◆ **Exercise prompt**:
Pull out of the data below the stretch of lines bounded by the one containing "administrátora. Až si" and the one containing "Po instalaci doména", both bounds included, unchanged.

──────── Raw data ────────

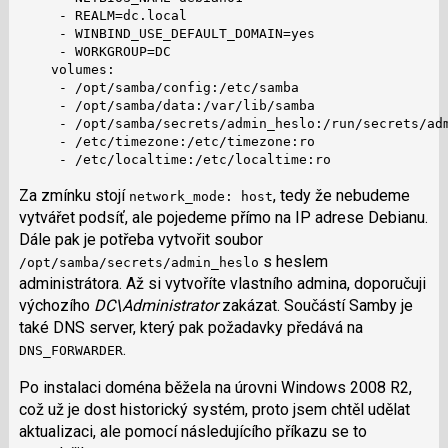
     - REALM=dc.local

     - WINBIND_USE_DEFAULT_DOMAIN=yes

     - WORKGROUP=DC

    volumes:

     - /opt/samba/config:/etc/samba

     - /opt/samba/data:/var/lib/samba

     - /opt/samba/secrets/admin_heslo:/run/secrets/adm
     - /etc/timezone:/etc/timezone:ro

     - /etc/localtime:/etc/localtime:ro
Za zmínku stojí
, tedy že nebudeme
network_mode: host
vytvářet podsíť, ale pojedeme přímo na IP adrese Debianu.
Dále pak je potřeba vytvořit soubor
s heslem
/opt/samba/secrets/admin_heslo
administrátora. Až si vytvoříte vlastního admina, doporučuji
výchozího
DC\Administrator
zakázat. Součástí Samby je
také DNS server, který pak požadavky předává na
.
DNS_FORWARDER
Po instalaci doména běžela na úrovni Windows 2008 R2,
což už je dost historický systém, proto jsem chtěl udělat
aktualizaci, ale pomocí následujícího příkazu se to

────────

◆ **Written answer**:
administrátora. Až si vytvoříte vlastního admina, doporučuji
výchozího
DC\Administrator
zakázat. Součástí Samby je
také DNS server, který pak požadavky předává na
.
DNS_FORWARDER
Po instalaci doména běžela na úrovni Windows 2008 R2,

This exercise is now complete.